Em setembro do ano passado, durante o lançamento da publicação online, os criadores da revista disseram que buscavam proteção na Primeira Emenda americana, que garante a liberdade de expressão nos EUA, para concretizar o projeto voltado ao público brasileiro. Ainda assim, os jornalistas sabiam que poderiam ser alvo de censura – como de fato aconteceu. "Mesmo com os três idealizadores do projeto fora do Brasil, a ameaça de censura existe", comentou na época Ernesto Lacombe, profetizando o que se materializaria meses depois.
Seja ou não Allan dos Santos o alvo do STF, o caso mostra, mais uma vez, que o tribunal há muito perdeu qualquer freio na hora de aplicar a censura às redes sociais. Os textos legais que deveriam basear todas as decisões da corte foram colocados de lado para dar lugar a errôneas interpretações, que subvertem as garantias legais indispensáveis para o exercício do Judiciário e corroem garantias fundamentais, como a liberdade de expressão e a liberdade de imprensa.
A Constituição Nacional, o mesmo texto que deveria orientar qualquer decisão do STF e de seus ministros, não deixa dúvida sobre a proteção à atividade da imprensa. O artigo 220 do documento determina que “a manifestação do pensamento, a criação, a expressão e a informação, sob qualquer forma, processo ou veículo, não sofrerão qualquer restrição”. Com o bloqueio às redes sociais da Revista Timeline, o STF está fazendo justamente isso: limitando o acesso e a divulgação dos conteúdos da publicação, que não se restringem às manifestações ou falas de Allan dos Santos.
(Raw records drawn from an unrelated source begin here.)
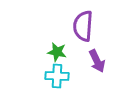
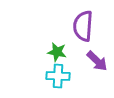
purple arrow: rotated 20 degrees counterclockwise
cyan cross: moved 1 px right
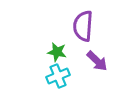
cyan cross: rotated 25 degrees counterclockwise
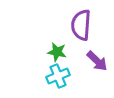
purple semicircle: moved 2 px left, 1 px up
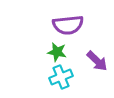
purple semicircle: moved 13 px left; rotated 100 degrees counterclockwise
cyan cross: moved 3 px right, 1 px down
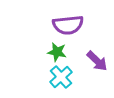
cyan cross: rotated 20 degrees counterclockwise
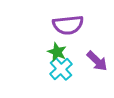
green star: rotated 12 degrees clockwise
cyan cross: moved 8 px up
Mas como esperar outra coisa senão censura do STF, a mesma corte que violou a liberdade de expressão de milhões de brasileiros ao bloquear toda a rede social X no país, no período que antecedeu as eleições municipais do ano passado?
Ainda que alguma postagem ou matéria da Timeline pudesse ser alvo de contestação judicial – e isso pode ser feito de acordo com a legislação vigente – a censura prévia ao veículo pela suspensão de suas contas nas redes sociais não poderia ocorrer. Todo um caminho jurídico precisaria ser percorrido, garantindo o direito à legítima defesa, e aos recursos cabíveis para só então ser emitida uma decisão definitiva para a derrubada da postagem.
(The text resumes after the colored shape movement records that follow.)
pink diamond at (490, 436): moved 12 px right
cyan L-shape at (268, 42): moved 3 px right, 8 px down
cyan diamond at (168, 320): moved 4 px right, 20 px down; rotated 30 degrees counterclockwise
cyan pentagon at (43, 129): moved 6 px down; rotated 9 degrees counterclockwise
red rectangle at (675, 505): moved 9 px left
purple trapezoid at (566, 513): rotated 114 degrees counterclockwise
Se o alvo é Allan dos Santos, igualmente, seria necessário apontar qual crime foi cometido e direcionar as ações cabíveis a ele, não penalizar toda a publicação – e os leitores dela. Nem mesmo durante o período da ditadura militar, entre 1964 e 1985, o regime foi tão longe. Não cabe ao STF decidir quais revistas – jornais, redes de rádio ou qualquer outro veículo de comunicação – podem ou não divulgar seu conteúdo nas redes sociais.
Além da censura em si, aberração que, infelizmente, parece sorrateiramente normalizada pela mais alta corte brasileira, um precedente perigosíssimo se esconde na decisão de bloquear as redes sociais da Revista Timeline: o de que o STF pode, a qualquer momento, derrubar as contas nas redes sociais de um veículo inteiro de comunicação, sem apresentar justificativas, nem apontar quais crimes foram cometidos, sem direito à defesa ou ao contraditório. Ou, ainda, que os veículos de comunicação não podem ter entre seus colaboradores ou criadores de conteúdo qualquer um que esteja na mira do STF, sem correr o risco de receberem também um alvo nas costas.
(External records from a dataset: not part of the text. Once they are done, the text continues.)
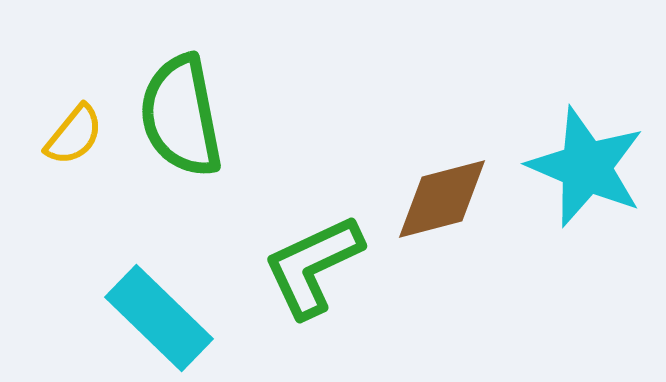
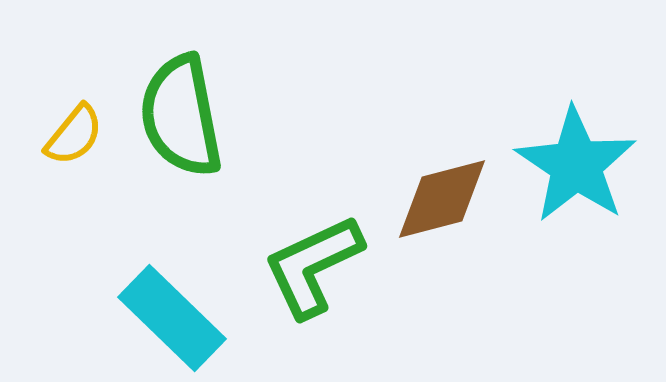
cyan star: moved 10 px left, 2 px up; rotated 11 degrees clockwise
cyan rectangle: moved 13 px right
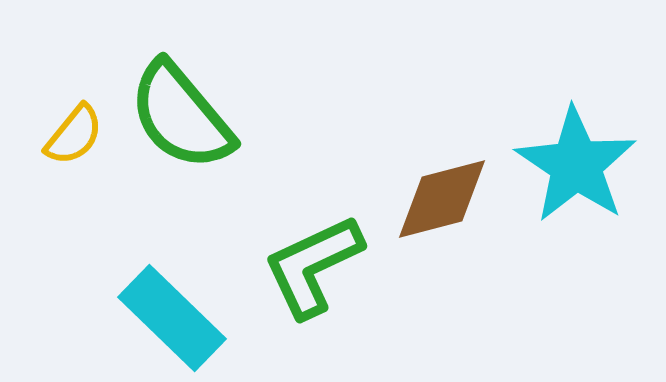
green semicircle: rotated 29 degrees counterclockwise
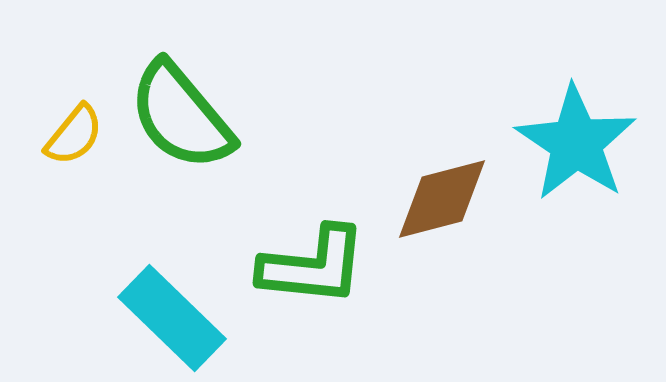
cyan star: moved 22 px up
green L-shape: rotated 149 degrees counterclockwise
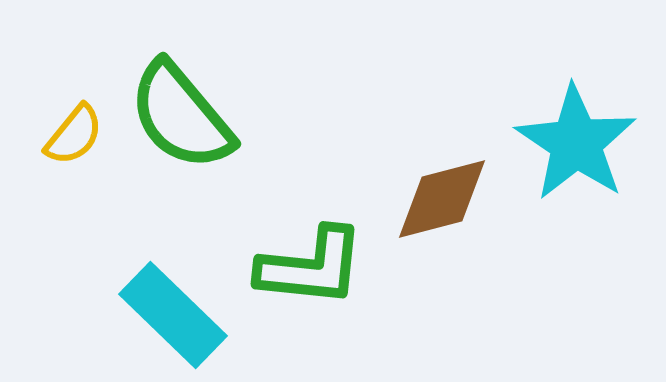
green L-shape: moved 2 px left, 1 px down
cyan rectangle: moved 1 px right, 3 px up
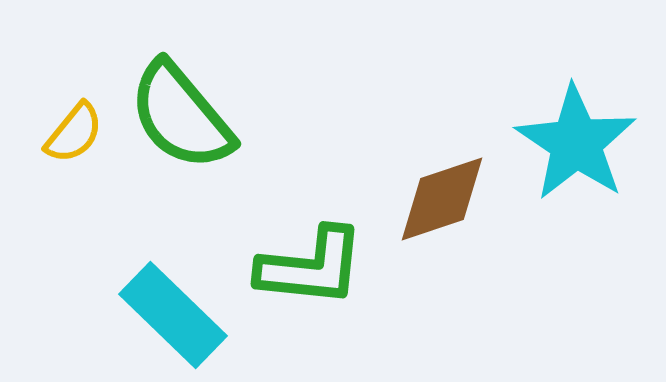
yellow semicircle: moved 2 px up
brown diamond: rotated 4 degrees counterclockwise
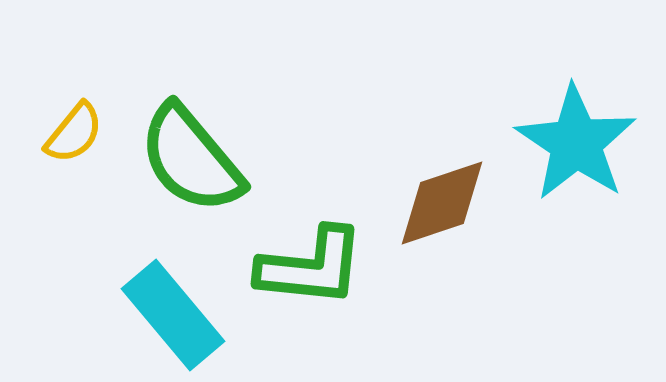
green semicircle: moved 10 px right, 43 px down
brown diamond: moved 4 px down
cyan rectangle: rotated 6 degrees clockwise
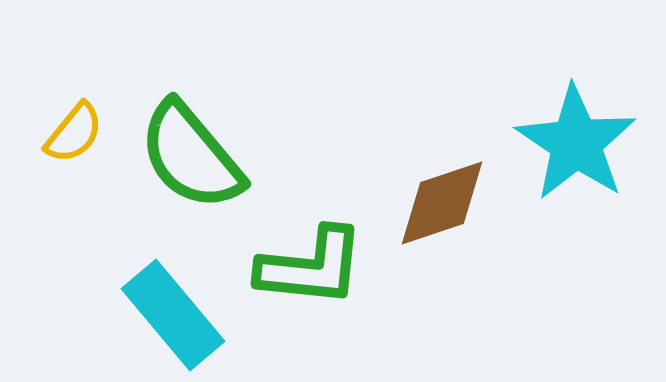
green semicircle: moved 3 px up
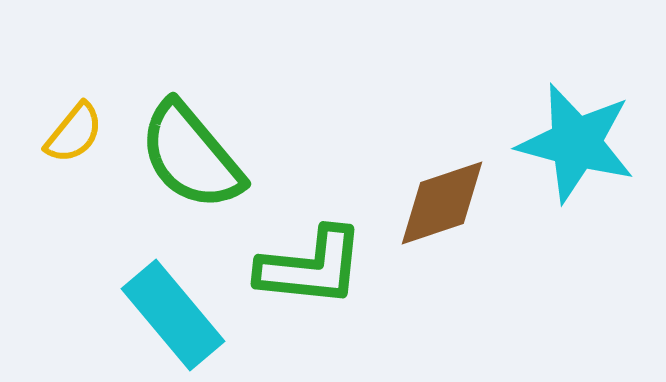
cyan star: rotated 19 degrees counterclockwise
A cada avanço da censura – seja direta ou disfarçada de regulamentação – é o Brasil que se afasta de uma democracia plena, aproximando-se perigosamente das distopias orwellianas. A sociedade brasileira – o povo, os políticos, a imprensa – não pode continuar catatônica, incapaz de perceber os perigos da normalização da censura e do cerceamento das liberdades. É preciso acordar o quanto antes desse pesadelo.